Pavol Stano: Weiss to bardzo impulsywny człowiek
Właściwie jest już przesądzone, że Vladimir Weiss zostanie nowym trenerem Legii. Obrońca Korony Kielce, Pavol Stano, który z Weissem spotkał się w Artmedii Petrzałka, raczej za trenerem nie przepada, ale przyznaje, że osiągane wyniki świadczą o nim jak najlepiej.
"Robi wyniki, to trzeba mu oddać. To, jakie mam o nim osobiste zdanie, jest już mniej istotne. Bo fakty są takie, że z Artmedią zdobył mistrzostwo Słowacji i prawie wyszedł z grupy Ligi Mistrzów. Ostatnio, jako selekcjoner kadry, wywalczył awans na mundial, więc rezultaty przemawiają za nim" - mówi Stano w rozmowie z weszlo.com. Artmedia przegrała wówczas dwukrotnie tylko z Interem, ale potrafiła np. pokonać 5-0 Celtic Glasgow.
Według Stano, organizacja pracy Weissa jest bardzo dobra i od lat trener ufa tym samym ludziom. "Znam go. Ma swoich ludzi, z którymi pracuje od lat. Asystenta, który przechodzi z nim z klubu do klubu. Na pewno pomoże mu wszystko ogarnąć" - mówi.

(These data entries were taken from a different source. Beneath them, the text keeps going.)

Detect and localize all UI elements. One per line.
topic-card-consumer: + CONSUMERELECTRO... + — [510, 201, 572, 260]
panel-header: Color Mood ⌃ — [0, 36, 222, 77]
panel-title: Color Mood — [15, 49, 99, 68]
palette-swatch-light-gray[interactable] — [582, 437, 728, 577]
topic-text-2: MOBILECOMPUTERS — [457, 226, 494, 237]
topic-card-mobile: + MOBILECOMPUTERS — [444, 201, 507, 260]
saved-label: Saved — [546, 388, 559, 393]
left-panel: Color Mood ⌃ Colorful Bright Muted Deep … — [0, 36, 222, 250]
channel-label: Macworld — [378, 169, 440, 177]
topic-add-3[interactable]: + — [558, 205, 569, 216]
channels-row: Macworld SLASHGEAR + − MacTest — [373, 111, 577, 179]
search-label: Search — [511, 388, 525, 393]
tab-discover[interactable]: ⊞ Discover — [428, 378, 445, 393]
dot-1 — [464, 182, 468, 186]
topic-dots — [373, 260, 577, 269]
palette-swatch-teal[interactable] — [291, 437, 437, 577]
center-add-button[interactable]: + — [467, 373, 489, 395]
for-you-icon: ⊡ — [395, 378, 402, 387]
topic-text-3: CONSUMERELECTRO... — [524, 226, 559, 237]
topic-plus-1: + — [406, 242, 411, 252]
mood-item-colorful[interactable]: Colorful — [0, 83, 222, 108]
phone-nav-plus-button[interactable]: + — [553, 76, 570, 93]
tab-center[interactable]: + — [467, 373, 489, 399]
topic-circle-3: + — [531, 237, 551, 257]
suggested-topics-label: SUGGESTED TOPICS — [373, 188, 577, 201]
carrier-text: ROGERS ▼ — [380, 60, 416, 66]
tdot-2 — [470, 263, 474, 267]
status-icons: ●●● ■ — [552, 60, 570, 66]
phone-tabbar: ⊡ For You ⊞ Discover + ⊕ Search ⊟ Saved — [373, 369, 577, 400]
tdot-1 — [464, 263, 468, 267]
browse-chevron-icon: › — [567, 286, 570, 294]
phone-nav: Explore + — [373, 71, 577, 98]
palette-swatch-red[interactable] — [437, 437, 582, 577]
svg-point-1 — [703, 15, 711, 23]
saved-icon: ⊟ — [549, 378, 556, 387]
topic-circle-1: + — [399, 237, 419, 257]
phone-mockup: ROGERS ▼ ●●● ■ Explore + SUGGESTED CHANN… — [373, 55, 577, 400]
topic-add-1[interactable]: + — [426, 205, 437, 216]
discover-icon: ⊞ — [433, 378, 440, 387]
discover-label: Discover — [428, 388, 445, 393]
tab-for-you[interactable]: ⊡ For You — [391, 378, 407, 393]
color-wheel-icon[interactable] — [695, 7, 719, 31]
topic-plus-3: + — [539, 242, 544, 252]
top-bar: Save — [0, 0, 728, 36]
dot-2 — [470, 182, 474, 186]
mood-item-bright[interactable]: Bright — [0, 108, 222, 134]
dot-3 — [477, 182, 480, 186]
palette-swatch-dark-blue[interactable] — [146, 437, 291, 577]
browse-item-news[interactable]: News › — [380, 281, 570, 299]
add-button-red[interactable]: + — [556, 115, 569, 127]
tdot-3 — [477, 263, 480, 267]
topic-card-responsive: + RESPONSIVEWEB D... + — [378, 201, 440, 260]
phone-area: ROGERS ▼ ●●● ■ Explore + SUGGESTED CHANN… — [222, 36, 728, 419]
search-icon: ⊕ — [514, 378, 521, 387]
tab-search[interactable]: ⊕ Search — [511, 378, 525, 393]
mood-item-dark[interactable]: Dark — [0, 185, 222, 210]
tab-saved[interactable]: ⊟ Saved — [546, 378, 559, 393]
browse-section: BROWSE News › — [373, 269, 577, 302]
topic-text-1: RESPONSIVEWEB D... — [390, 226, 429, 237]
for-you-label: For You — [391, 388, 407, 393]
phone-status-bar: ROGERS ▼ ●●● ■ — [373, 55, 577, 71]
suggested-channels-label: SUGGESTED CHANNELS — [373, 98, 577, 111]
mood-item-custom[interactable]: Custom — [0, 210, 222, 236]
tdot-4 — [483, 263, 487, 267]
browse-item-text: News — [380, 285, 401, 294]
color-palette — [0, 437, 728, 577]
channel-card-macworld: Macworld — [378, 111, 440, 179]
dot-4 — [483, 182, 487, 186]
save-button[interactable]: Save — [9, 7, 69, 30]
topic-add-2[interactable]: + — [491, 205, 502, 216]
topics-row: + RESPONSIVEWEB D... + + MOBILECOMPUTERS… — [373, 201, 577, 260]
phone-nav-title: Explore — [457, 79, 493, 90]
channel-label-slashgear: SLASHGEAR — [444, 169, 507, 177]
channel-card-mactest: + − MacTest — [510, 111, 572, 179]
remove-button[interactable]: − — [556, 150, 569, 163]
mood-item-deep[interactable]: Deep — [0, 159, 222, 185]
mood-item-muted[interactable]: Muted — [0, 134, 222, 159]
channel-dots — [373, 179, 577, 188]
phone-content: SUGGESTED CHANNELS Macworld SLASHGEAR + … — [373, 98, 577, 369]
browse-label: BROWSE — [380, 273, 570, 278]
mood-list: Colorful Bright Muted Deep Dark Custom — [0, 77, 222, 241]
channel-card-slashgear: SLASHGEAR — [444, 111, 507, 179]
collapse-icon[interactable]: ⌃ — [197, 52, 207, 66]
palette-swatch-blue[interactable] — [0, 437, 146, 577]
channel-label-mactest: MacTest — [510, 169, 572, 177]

Chociaż sam rozstał się z Weissem w dziwnych okolicznościach, nie ukrywa, że Słowak jest bardzo wymagający. "Bardzo impulsywny człowiek. Nie będzie głaskał zawodników po głowach, tylko powie każdemu, co o nim myśli. Z drugiej strony, nie jest też żadnym showmanem i na siłę nie będzie skupiał na sobie uwagi. Ciekaw jestem, czy w Legii dałby radę. Tam jest specyficzny klimat, klub musi wygrywać. Ma przyjść trener - cudotwórca i od razu zrobić wynik. Zobaczymy, czy Weiss dostanie dość czasu... Różnie z nim bywało, ale trzymam kciuki" - mówi w rozmowie z weszlo.com.